Veritas Wares aim for easier management

Symantec is keeping the Veritas name for its line of data centre management products, much as it has with its Norton line of Internet security tools, and is building what it calls its data centre foundation on four product areas: Veritas NetBackup, Veritas Storage Foundation, Veritas Server Foundation and Veritas Application Performance Management (APM).

During a media tour of the Veritas data centre technology lab in Mountain View, Calif., company executives said they’re not setting out to compete with products like HP’s OpenView or IBM’s Tivoli, which provide a window into a company’s IT infrastructure. Rather, Symantec is concerned about what the IT manager sees through that window.

With its Veritas products, Symantec is aiming to provide standardized infrastructure management layers. By standardizing with one management application per infrastructure, whether it be Unix or Sun, the aim is to reduce management.

Storage is one area where Symantec sees an increasing need for management tools.

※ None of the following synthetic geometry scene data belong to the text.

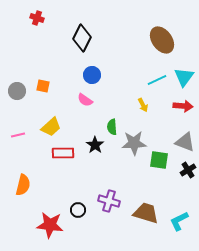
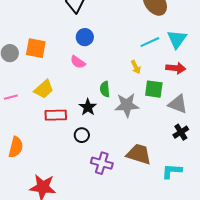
orange square: (43, 86) -> (36, 48), size x1.5
green square: (159, 160) -> (154, 89), moved
black circle: (78, 210) -> (82, 135), moved
brown trapezoid: (146, 213) -> (139, 154), moved
cyan L-shape: (179, 221) -> (172, 171), moved, turned 30

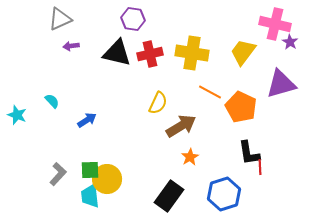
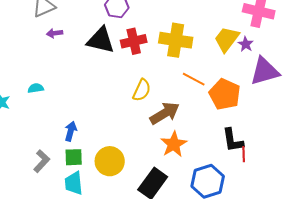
purple star: (290, 42) -> (246, 44), moved
cyan semicircle: (52, 101) -> (36, 88), turned -56
blue arrow: (87, 120) -> (71, 131), moved, turned -42
orange star: (190, 157) -> (174, 144), size x1.5
yellow circle: (107, 179) -> (110, 161), moved

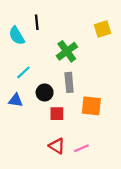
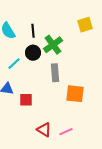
black line: (37, 22) -> (33, 31), moved
black circle: (45, 92) -> (33, 53), moved
red square: (57, 114) -> (26, 100), moved

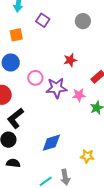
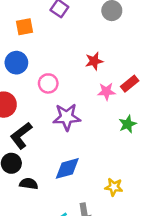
purple star: (57, 88) -> (67, 117), moved
pink star: (79, 95) -> (106, 91), moved
black semicircle: (13, 163) -> (29, 184), moved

Sean Derrington, Symantec’s director of storage management, said companies are increasingly investing in storage to house ever more business-critical data, but IT is challenged around visibility and automation. To meet those challenges, Derrington said, it’s important to look at management at the infrastructure layer level. Taking a per-OS or per-controller approach could involve 100 point tools that only work in each environment, said Derrington.

On the backup side, Michael Adams, manager of NetBackup product marketing with Symantec, said the company is seeing strong growth in disk space backup as companies increasingly look at how they can use disk in their backup regimes, adding that this is an area where Symantec is investing heavily. “Tape is not going away tomorrow, but we think people will be looking increasingly to disk,” he said.

When version 6.5 of NetBackup is released in the second quarter of this year, Adams said enhancements will include advanced disk staging and storage lifecycle policies, media server capacity management and load balancing, spanning images across disk storage units and shared disk space between multiple media servers.

With compliance concerns ever present, the encryption of backup data is increasingly important too, and to address that need last month Symantec launched an encryption feature for NetBackup that takes the CPU-intensive load off application servers and places the burden onto the backup server.

The new NetBackup Media Server Encryption Option offers 128-bit or 256-bit AES encryption, allowing users to stage data to a secondary disk storage array, such as a virtual tape library, or to transfer the encrypted data directly to magnetic tape. Encryption keys can be managed through a central database.

Jon Olstik, an analyst with the Enterprise Strategy Group, in Milford, Mass., said the client encryption was notoriously slow and put the encryption processing burden on the clients.

“In this new model, the client sends data to the server in clear text and the server then encrypts everything,” said Olstik, adding that latency from the encryption process’ usage of CPU cycles should be minimal since all encryption overhead is performed on the backup server.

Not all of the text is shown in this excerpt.